The first year is really critical for engineering.
~ Jacques Beneat,
Tablature is a simple form for writing guitar music, usually assembled by enthusiastic amateurs and posted free to anyone who wants it. Instead of common musical notation that conveys pitch and timing by notes sitting on a staff, tablature depicts the six strings of a guitar and the point where notes should be fretted. The problem, according to Beneat, is that tablature is often incorrect, and different versions of a song vary dramatically. That frustration helped with his development of the project.
“If I can check if the guitar tab sounds right, then I will take the time to practice,” he said.
Inspiration for the project began several years ago when Beneat, who has always been interested in radios and sound, decided to realize a lifelong dream and buy an electric guitar. Laughing at his own lack of prowess on the instrument, Beneat said he initially fantasized about a program that would take the information from tablature and play it back so he wouldn’t waste time with a poor musical transcription.

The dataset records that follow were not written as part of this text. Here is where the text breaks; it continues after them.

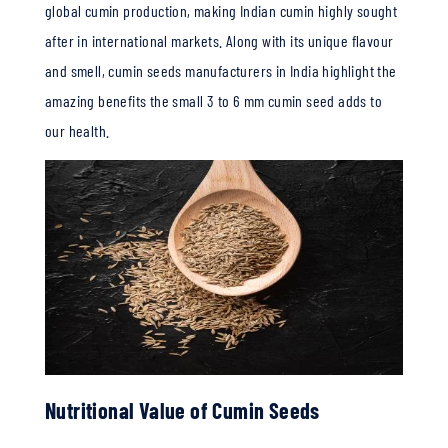
global cumin production, making Indian cumin highly sought
after in international markets.
Along with its unique flavour
and smell, cumin seeds manufacturers in India highlight the
amazing benefits the small 3 to 6 mm cumin seed adds to
our health.
Nutritional Value of Cumin Seeds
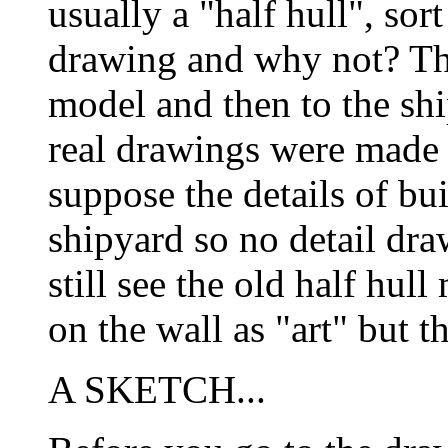
usually a "half hull", sort
drawing and why not? The
model and then to the shi
real drawings were made o
suppose the details of bu
shipyard so no detail dr
still see the old half hu
on the wall as "art" but
A SKETCH...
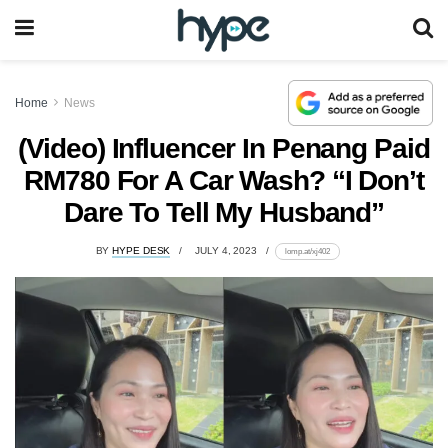
Home
News
(Video) Influencer In Penang Paid
RM780 For A Car Wash? “I Don’t
Dare To Tell My Husband”
BY
HYPE DESK
JULY 4, 2023
lomp.at/xj402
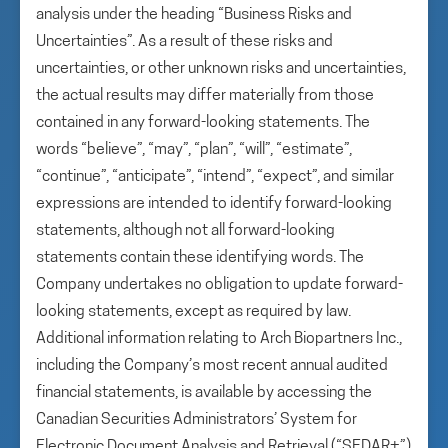
analysis under the heading “Business Risks and
Uncertainties”. As a result of these risks and
uncertainties, or other unknown risks and uncertainties,
the actual results may differ materially from those
contained in any forward-looking statements. The
words “believe”, “may”, “plan”, “will”, “estimate”,
“continue”, “anticipate”, “intend”, “expect”, and similar
expressions are intended to identify forward-looking
statements, although not all forward-looking
statements contain these identifying words. The
Company undertakes no obligation to update forward-
looking statements, except as required by law.
Additional information relating to Arch Biopartners Inc.,
including the Company’s most recent annual audited
financial statements, is available by accessing the
Canadian Securities Administrators’ System for
Electronic Document Analysis and Retrieval (“SEDAR+”)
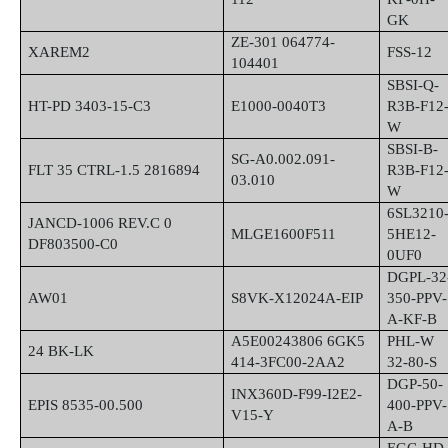
GK
ZE-301 064774-
XAREM2
FSS-12
104401
SBSI-Q-
HT-PD 3403-15-C3
E1000-0040T3
R3B-F12
W
SBSI-B-
SG-A0.002.091-
FLT 35 CTRL-1.5 2816894
R3B-F12
03.010
W
6SL3210
JANCD-1006 REV.C 0
MLGE1600F511
5HE12-
DF803500-C0
0UF0
DGPL-32
AW01
S8VK-X12024A-EIP
350-PPV-
A-KF-B
A5E00243806 6GK5
PHL-W
24 BK-LK
414-3FC00-2AA2
32-80-S
DGP-50-
INX360D-F99-I2E2-
EPIS 8535-00.500
400-PPV-
V15-Y
A-B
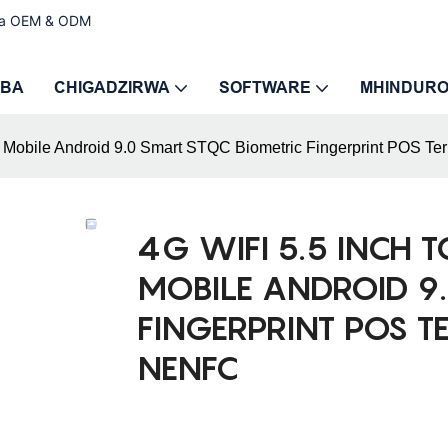
ira OEM & ODM
MBA
CHIGADZIRWA
SOFTWARE
MHINDUR
 Mobile Android 9.0 Smart STQC Biometric Fingerprint POS Ter
4G WIFI 5.5 INCH 
MOBILE ANDROID 9.
FINGERPRINT POS T
NENFC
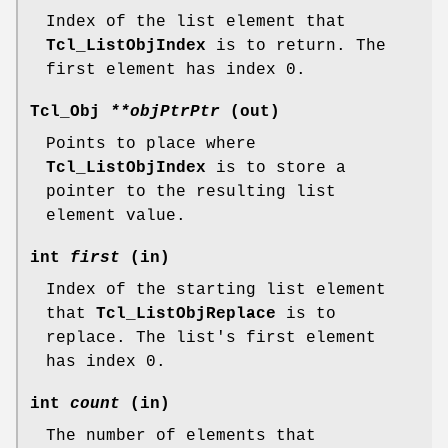
Index of the list element that
Tcl_ListObjIndex
is to return. The
first element has index 0.
Tcl_Obj
**objPtrPtr
(out)
Points to place where
Tcl_ListObjIndex
is to store a
pointer to the resulting list
element value.
int
first
(in)
Index of the starting list element
that
Tcl_ListObjReplace
is to
replace. The list's first element
has index 0.
int
count
(in)
The number of elements that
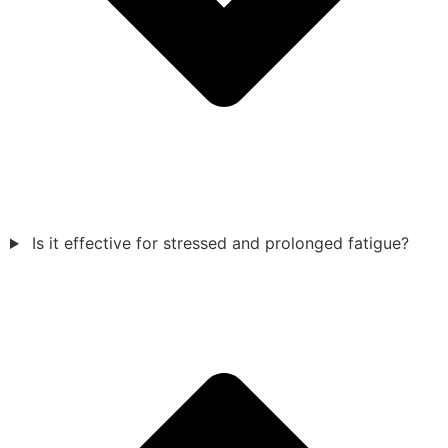
Is it effective for stressed and prolonged fatigue?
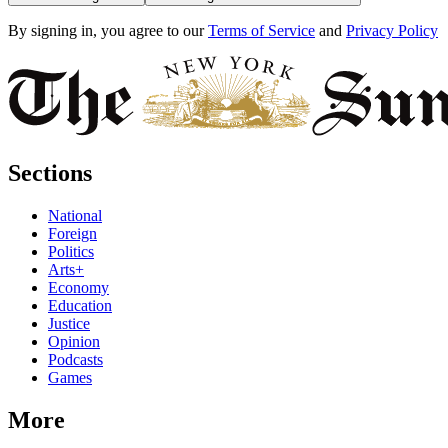
By signing in, you agree to our
Terms of Service
and
Privacy Policy
Sections
National
Foreign
Politics
Arts+
Economy
Education
Justice
Opinion
Podcasts
Games
More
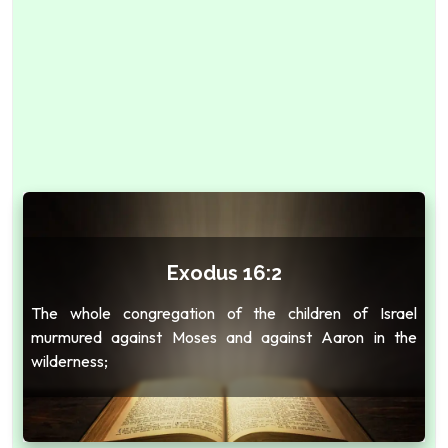
Exodus 16:2
The whole congregation of the children of Israel
murmured against Moses and against Aaron in the
wilderness;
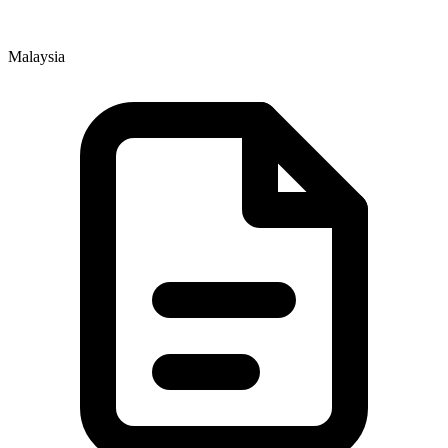
Malaysia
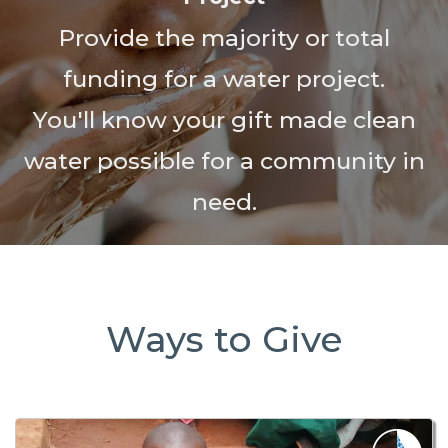
Provide the majority or total
funding for a water project.
You'll know your gift made clean
water possible for a community in
need.
Ways to Give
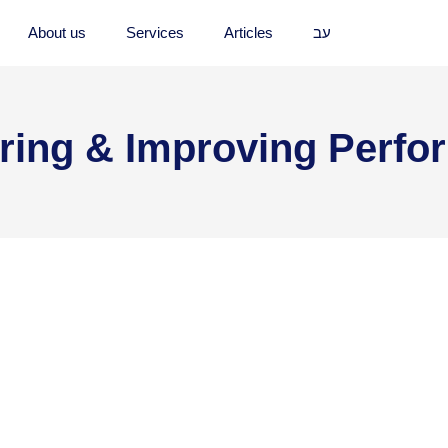
About us
Services
Articles
עב
ring & Improving Perfo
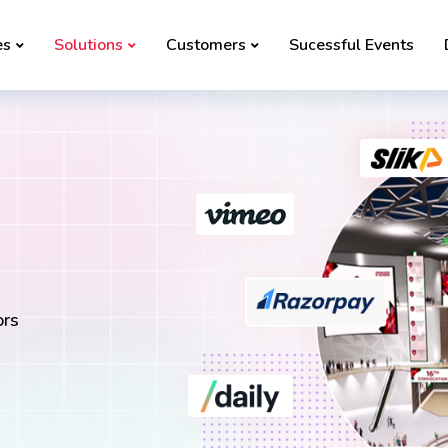
es
Solutions
Customers
Sucessful Events
ors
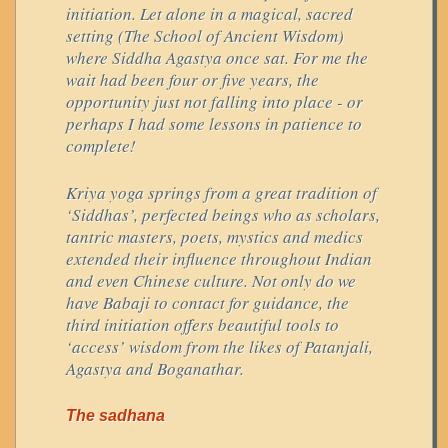
initiation. Let alone in a magical, sacred
setting (The School of Ancient Wisdom)
where Siddha Agastya once sat. For me the
wait had been four or five years, the
opportunity just not falling into place - or
perhaps I had some lessons in patience to
complete!
Kriya yoga springs from a great tradition of
‘Siddhas’, perfected beings who as scholars,
tantric masters, poets, mystics and medics
extended their influence throughout Indian
and even Chinese culture. Not only do we
have Babaji to contact for guidance, the
third initiation offers beautiful tools to
‘access’ wisdom from the likes of Patanjali,
Agastya and Boganathar.
The sadhana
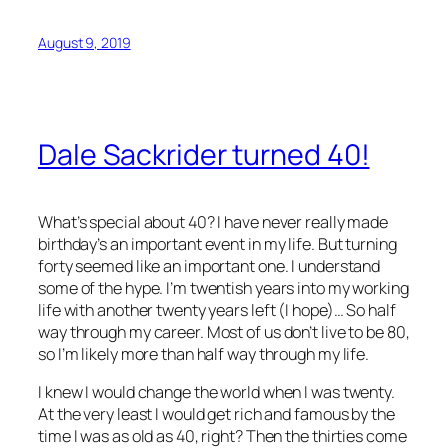
August 9, 2019
Dale Sackrider turned 40!
What’s special about 40? I have never really made
birthday’s an important event in my life. But turning
forty seemed like an important one. I understand
some of the hype. I’m twentish years into my working
life with another twenty years left (I hope)… So half
way through my career. Most of us don’t live to be 80,
so I’m likely more than half way through my life.
I knew I would change the world when I was twenty.
At the very least I would get rich and famous by the
time I was as old as 40, right? Then the thirties come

Guitar Tab Project, which evolves with each new class of freshmen, aims to have students experiment with this idea. More importantly, it helps young engineers stay engaged with their studies. This is a big issue, he said. Freshmen face a daunting schedule of mathematics, physics, chemistry and computer science. By tying their studies to music, he hopes they’ll be able to relate to the fundamental concepts better, and have a little fun.
“The first year is really critical for engineering,” said Beneat.
To be successful, a student must figure out how to measure and program the proper sine wave for each guitar string from digital samples, then input additional information about the length of the note and the fret into MATLAB, along with characteristics of the sound, such as reverb and distortion. It’s not easy, as tablature is a relatively unsophisticated way to represent music. After getting a computer to play sounds, there’s still a lot of tweaking and testing of values before it starts to resemble a song.
“The first time it didn’t work at all,” said Giannino, who said it has been a challenging four weeks to get where they are. “I actually had to redo all this stuff.”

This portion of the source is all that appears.